**Task to carry out**
Go through the entries below and say how many lines contain the string "pudo"; write only that number.

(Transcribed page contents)
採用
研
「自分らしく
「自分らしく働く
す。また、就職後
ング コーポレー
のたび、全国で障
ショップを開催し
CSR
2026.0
--
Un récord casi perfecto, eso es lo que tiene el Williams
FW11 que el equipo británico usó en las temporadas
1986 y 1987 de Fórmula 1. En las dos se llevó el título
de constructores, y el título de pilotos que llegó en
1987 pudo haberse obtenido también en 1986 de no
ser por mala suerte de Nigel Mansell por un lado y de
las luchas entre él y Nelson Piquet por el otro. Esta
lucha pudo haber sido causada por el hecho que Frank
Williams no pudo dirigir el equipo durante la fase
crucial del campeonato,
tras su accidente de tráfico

**Task result**
3